What Lena Dunham Did

lena_dunham_largeWhat Lena Dunham did is not ok. It’s natural. It’s common. It’s not shameful. It’s not dirty. But it’s not ok.

What Lena did, as recorded in her memoir, is sexually experiment on and with her younger sister, for several years. Since her admission, Lena has been accused of sexually abusing her sister, while many have spoken up to say that it is completely normal and, as such, harmless.

Neither is entirely accurate.

Child sexual exploration is natural, because sex is fascinating, touching ourselves and being touched feels good, and children discover these facts at various ages. It is normal for children to be curious, and react to good physical sensations.

It is common, because children will explore their bodies, and sometimes the bodies of others. They will learn that something feels good, and they will want to repeat it.

But what Lena did is not ok. It’s not ok because children cannot consent. It does not necessarily make her a child molester, because she was a child herself. But she was several years older than her sister, and Dunham would not be the first minor accused of sexual abuse. Where is the line drawn? When is a child old enough to know not to touch another child sexually? What age gap is acceptable? What if it is an 8-year-old boy and a 5-year-old girl? There are too many grey areas; too fine of a line between childhood exploration and sexual abuse.

It is natural for children to explore their own bodies; it is natural in the scheme of human sexuality for kids to be curious about their friends’ bodies, but it is not ok for children to explore any body but their own.

Children cannot consent, legally, and before a certain age, developmentally. Sexual contact without consent is sexual assault. An important part of consent is having the ability to say no, and the ability to recognize when someone is saying no.

Children do not have this ability. We all know plenty of toddlers who adore the word “NO!” But true consent means being developmentally able to understand sexual contact, to understand where your relationship with your sexual partner stands, to check in and make sure everything (especially new things) is going well and feeling comfortable. It is wise for partners, even those who have been together for years, to check in: “How does this feel?” “Is this ok?” “How was that for you?”

Affirmative consent is not just the absence of no– it is an enthusiastic YES! While children may have the natural desire for sexual contact (not because they understand sex and all of its complicated layers, but because it feels good), they do not have the developmental capability to form healthy boundaries and give an empowered “NO!” whenever necessary.

Because of this lack of consent, child sexual exploration wades dangerously close to assault, whether it seems completely innocent or not. While it may seem harmless and in some cases be harmless, there is no realistic way for children to form healthy boundaries. There is no guarantee that both children will have innocent intentions. There’s really no way to obtain consent in such situations, and because of that, it is not ok. Common, yes. Natural, yes. Safe? Not necessarily. Rendering it Not. O.K.
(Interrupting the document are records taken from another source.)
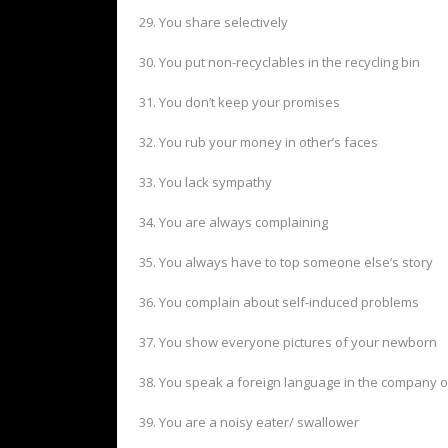
29. You share selectively
30. You put non-recyclables in the recycling bin
31. You don’t keep your promises
32. You rub your money in other’s faces
33. You lack sympathy
34. You are always complaining
35. You always have to top someone else’s story
36. You complain about self-induced problems
37. You show everyone pictures of your newborn
38. You speak a foreign language in the company o
39. You are a noisy eater/ swallower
With that in mind, how do we prevent this, since it does stem from natural, normal curiosity?

Teach children about the incredible importance of consent. Start early.

DO NOT FORCE YOUR CHILDREN TO HUG OR KISS ANYONE, EVER, EVEN YOU.

Don’t spank your children. This teaches kids that people who love them can hit them, and teaches them they have absolutely no ownership over their own bodies. Spanking is a recipe for powerlessness.

Stop tickling your child if they tell you to stop. Have a “safe word” for rough play.

Teach your kids to obtain consent before touching others. Teach them empathy; ask them how they would feel if someone did this or that to them.

Teach your kids the right names for their genitals. Doing so helps prevent sexual abuse.

Remind your kids that their genitals are private, or sacred, or whatever word works for you and conveys that no one else is allowed to touch them there. I do this with my six-year-old, and have for several years. A casual reminder when he’s washing his genitals in the bath suffices: “Remember, no one is allowed to touch you there [add “until you’re older” when appropriate].”

Empower your kids to say no. Give them choices, and allow them to make their own decisions whenever realistically possible. Something as simple as, “Do you want broccoli or peas for your veggie?” helps empower.

Give kids a sense of bodily autonomy by treating them like human beings who are separate from you. They are having their own experience. Get on their level and empathize.

As your children get older, continue to have age-appropriate conversations about consent, sex, relationships, honesty, and anything else that may help your kids become conscientious people.  Have them read things like this and this and this and this and this.

This may seem like a lot of information to lay on a young child, but when this approach is normalized from birth, it becomes second nature. My six-year-old has been known to run by me at the playground, chasing a squealing playmate, exclaiming, “They consent!!!

Children are capable of understanding a lot more than they are given credit for, and they deserve to know this information to avoid being victimized, and to avoid victimizing someone else. Not all childhood sexual exploration is victimizing, but it can be, and because of that, it is our duty as parents to take preventative measures.

Talk to your kids about sex. Talk to them about consent, boundaries, and autonomy. Teach them that their bodies are theirs, and they are worthy of respect. Help keep your kids, and everyone else’s, safe!